Checkpoint Storage

Introduction

Checkpoint is a fault-tolerant recovery mechanism. This mechanism ensures that when the program is running, it can recover itself even if it suddenly encounters an exception.

Checkpoint Storage

Checkpoint Storage is a storage mechanism for storing checkpoint data.

SeaTunnel Engine supports the following checkpoint storage types:

  • HDFS (OSS,S3,HDFS,LocalFile)
  • LocalFile (native), (it’s deprecated: use Hdfs(LocalFile) instead.

We used the microkernel design pattern to separate the checkpoint storage module from the engine. This allows users to implement their own checkpoint storage modules.

checkpoint-storage-api is the checkpoint storage module API, which defines the interface of the checkpoint storage module.

if you want to implement your own checkpoint storage module, you need to implement the CheckpointStorage and provide the corresponding CheckpointStorageFactory implementation.

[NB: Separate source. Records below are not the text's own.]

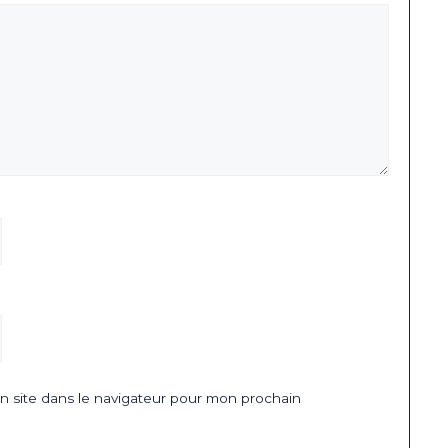
 site dans le navigateur pour mon prochain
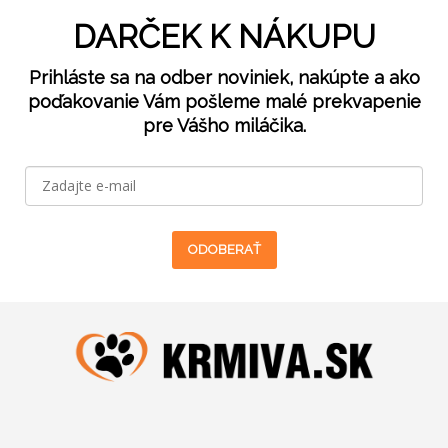
DARČEK K NÁKUPU
Prihláste sa na odber noviniek, nakúpte a ako
poďakovanie Vám pošleme malé prekvapenie
pre Vášho miláčika.
ODOBERAŤ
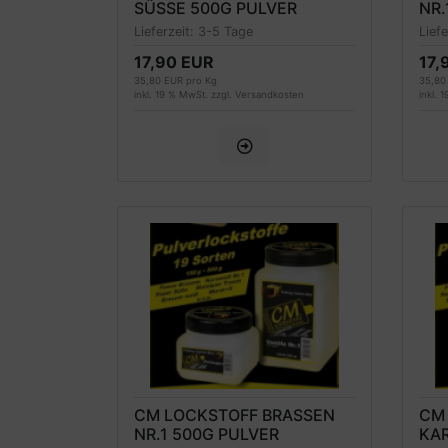
SÜSSE 500G PULVER
NR.
Lieferzeit:
3-5 Tage
Lief
17,90 EUR
17,
35,80 EUR pro Kg
35,80
inkl. 19 % MwSt. zzgl.
Versandkosten
inkl. 
CM LOCKSTOFF BRASSEN
CM
NR.1 500G PULVER
KA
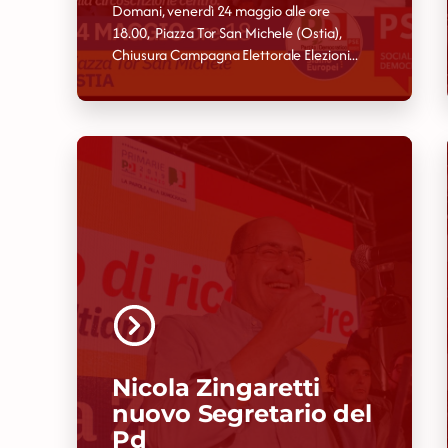
Domani, venerdì 24 maggio alle ore
18.00, Piazza Tor San Michele (Ostia),
Chiusura Campagna Elettorale Elezioni...
Nicola Zingaretti
nuovo Segretario del
Pd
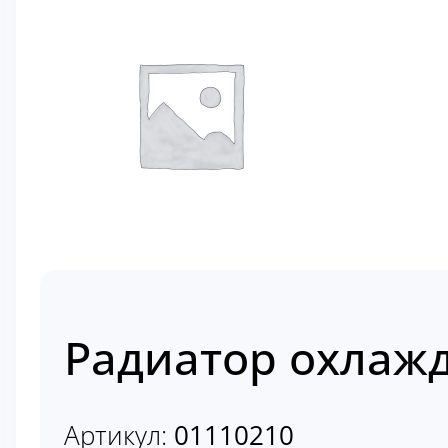
Радиатор охлаж
Артикул:
01110210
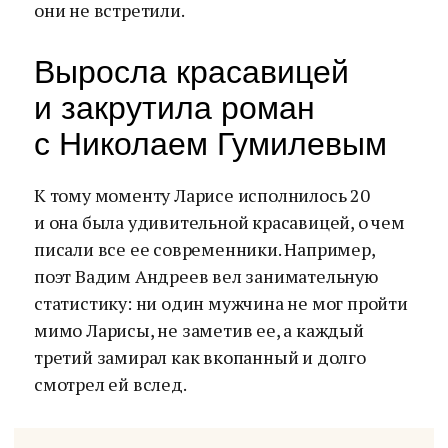
они не встретили.
Выросла красавицей
и закрутила роман
с Николаем Гумилевым
К тому моменту Ларисе исполнилось 20
и она была удивительной красавицей, о чем
писали все ее современники. Например,
поэт Вадим Андреев вел занимательную
статистику: ни один мужчина не мог пройти
мимо Ларисы, не заметив ее, а каждый
третий замирал как вкопанный и долго
смотрел ей вслед.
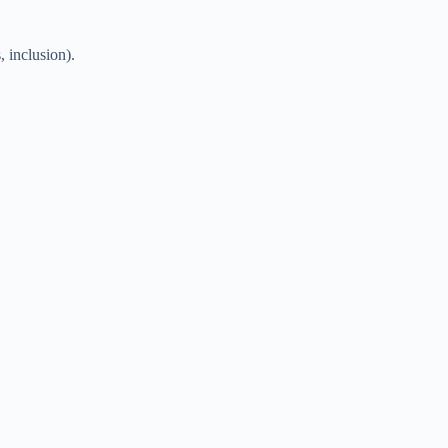
, inclusion).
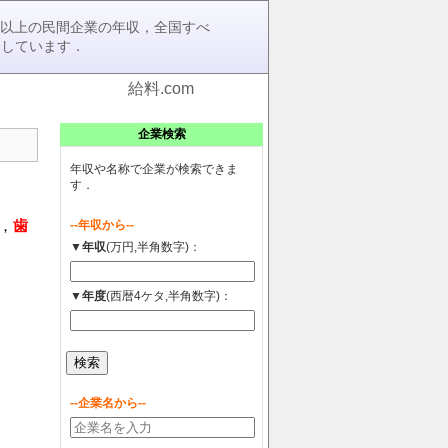
0社以上の民間企業の年収，全国すべ
介しています．
給料.com
企業検索
年収や名称で企業が検索できま
す．
，
歯
--年収から--
▼年収
(万円,半角数字)：
▼年度
(西暦4ケタ,半角数字)：
--企業名から--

Checkpoint Storage Configuration

The configuration of the seatunnel-server module is in the seatunnel.yaml file.

  1. seatunnel:
  2. engine:
  3. checkpoint:
  4. storage:
  5. type: hdfs #plugin name of checkpoint storage, we support hdfs(S3, local, hdfs), localfile (native local file) is the default, but this plugin is de
  6. # plugin configuration
  7. plugin-config:
  8. namespace: #checkpoint storage parent path, the default value is /seatunnel/checkpoint/
  9. K1: V1 # plugin other configuration
  10. K2: V2 # plugin other configuration

Notice: namespace must end with “/“.

OSS

Aliyun oss base on hdfs-file, so you can refer hadoop oss docs to config oss.

Except when interacting with oss buckets, the oss client needs the credentials needed to interact with buckets. The client supports multiple authentication mechanisms and can be configured as to which mechanisms to use, and their order of use. Custom implementations of org.apache.hadoop.fs.aliyun.oss.AliyunCredentialsProvider may also be used. if you used AliyunCredentialsProvider (can be obtained from the Aliyun Access Key Management), these consist of an access key, a secret key. you can config like this:

  1. seatunnel:
  2. engine:
  3. checkpoint:
  4. interval: 6000
  5. timeout: 7000
  6. storage:
  7. type: hdfs
  8. max-retained: 3
  9. plugin-config:
  10. storage.type: oss
  11. oss.bucket: your-bucket
  12. fs.oss.accessKeyId: your-access-key
  13. fs.oss.accessKeySecret: your-secret-key
  14. fs.oss.endpoint: endpoint address
  15. fs.oss.credentials.provider: org.apache.hadoop.fs.aliyun.oss.AliyunCredentialsProvider

For additional reading on the Hadoop Credential Provider API see: Credential Provider API.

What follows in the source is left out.